The annual rise in land productivity, averaging 2.1 percent from
1950 to 1990, dropped to 1 percent from 1990 to 2002. In addition,
oceanic fisheries and rangelands have been pushed to their limits
and beyond, which means we cannot expect much, if any, additional
output from either system. Future gains in animal protein production
will have to come largely from feeding grain to animals, whether
they be livestock, poultry, or fish. And this means more demands
on the world's croplands.4
At the center of the tripling of world grain production during the
last century were high-yielding varieties, the dwarf wheats and
rices developed originally in Japan and hybrid corn from the United
States. Under favorable conditions, these varieties could double,
triple, even quadruple the yields of traditional varieties. But
there are no new varieties in the pipeline that can lead to similar
quantum jumps in yields. Nearly two decades have passed since the
first genetically modified crop varieties were released, yet biotechnologists
have yet to produce a single variety of wheat, rice, or corn that
can dramatically raise yields. Nor does it seem likely that they
will, simply because plant breeders, using conventional breeding
techniques, have already taken most of the obvious measures to get
the big jumps in yields.5
Helping to realize the genetic potential of the new high-yield varieties
was the growth in irrigation, which expanded from 94 million hectares
in 1950 to 272 million in 2000, raising the share of the world's
grain harvest from irrigated land to 40 percent. Now growth in the
irrigated area is slowing as many countries lose irrigation water
from aquifer depletion and its diversion to cities.6
As high-yielding varieties spread and irrigated area expanded, fertilizer
use climbed from 14 million tons in 1950 to 137 million tons in
2000a
tenfold gain. While irrigation was removing the moisture constraints
on crop yields, fertilizer was removing nutrient constraints. Then
diminishing returns set in and the growth in fertilizer use slowed
markedly. In the United States, Western Europe, and Japan, use has
not increased for more than a decade. It may also now be leveling
off in China, the world's largest user of fertilizer. There are
still many countries that can profitably increase fertilizer use,
including India and Brazil. But for much of the world, applying
more fertilizer now has little effect on yields.7
Looking back, the greatest progress in eradicating hunger came while
grain production per person was climbing from 251 kilograms in 1950
to 344 kilograms in 1984. During these 34 years, the rising tide
of food production was reducing hunger throughout the world. After
1984, however, growth in the grain harvest slowed, falling behind
that of population. By 2002, it had fallen to 290 kilograms per
person, a decline of 18 percent from the peak in 1984.8
ENDNOTES:
1. U.S. Department of Agriculture
(USDA), Production, Supply, and Distribution, electronic database,
updated 13 May 2003.
2. Animal protein from U.N. Food and Agriculture Organization (FAO),
FAOSTAT Statistics Database, at apps.fao.org, livestock data updated
9 January 2003; population from United Nations, World Population
Prospects: The 2002 Revision (New York: February 2003); world fish
catch from FAO, Yearbook of Fishery Statistics: Capture Production
and Aquaculture Production (Rome: various years).

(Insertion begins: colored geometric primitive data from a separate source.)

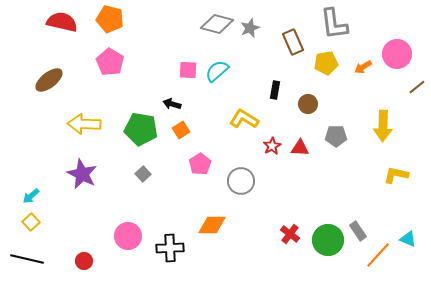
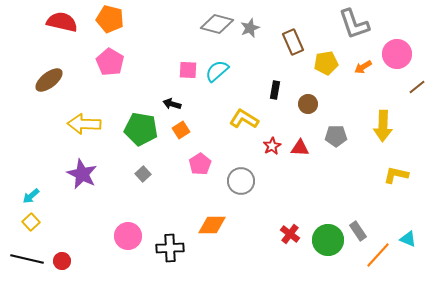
gray L-shape at (334, 24): moved 20 px right; rotated 12 degrees counterclockwise
red circle at (84, 261): moved 22 px left
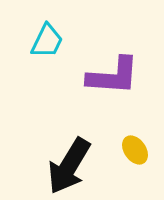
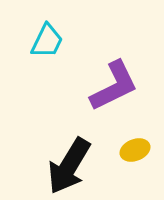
purple L-shape: moved 1 px right, 10 px down; rotated 30 degrees counterclockwise
yellow ellipse: rotated 76 degrees counterclockwise
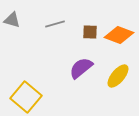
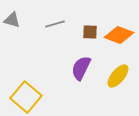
purple semicircle: rotated 25 degrees counterclockwise
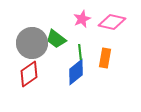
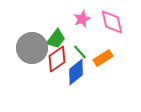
pink diamond: rotated 64 degrees clockwise
green trapezoid: rotated 90 degrees counterclockwise
gray circle: moved 5 px down
green line: rotated 35 degrees counterclockwise
orange rectangle: moved 2 px left; rotated 48 degrees clockwise
red diamond: moved 28 px right, 15 px up
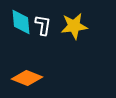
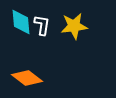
white L-shape: moved 1 px left
orange diamond: rotated 16 degrees clockwise
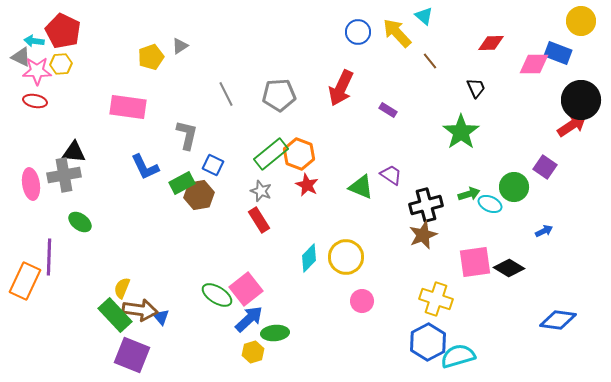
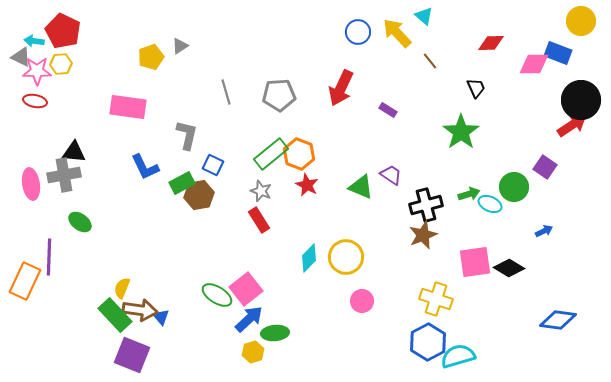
gray line at (226, 94): moved 2 px up; rotated 10 degrees clockwise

3. United Nations, op. cit. note 2.
4. Land productivity from USDA, op. cit. note 1.
5. Thomas R. Sinclair, "Limits to Crop Yield," paper presented at
the 1999 National Academy Colloquium, Plants and Populations: Is
There Time? Irvine, CA, 5-6 December 1998.
6. FAO, FAOSTAT, op. cit. note 2, irrigation data updated 7 August
2002.
7. Ibid., fertilizer use data updated 1 April 2003.
8. USDA, op. cit. note 1; United Nations, op cit. note 2.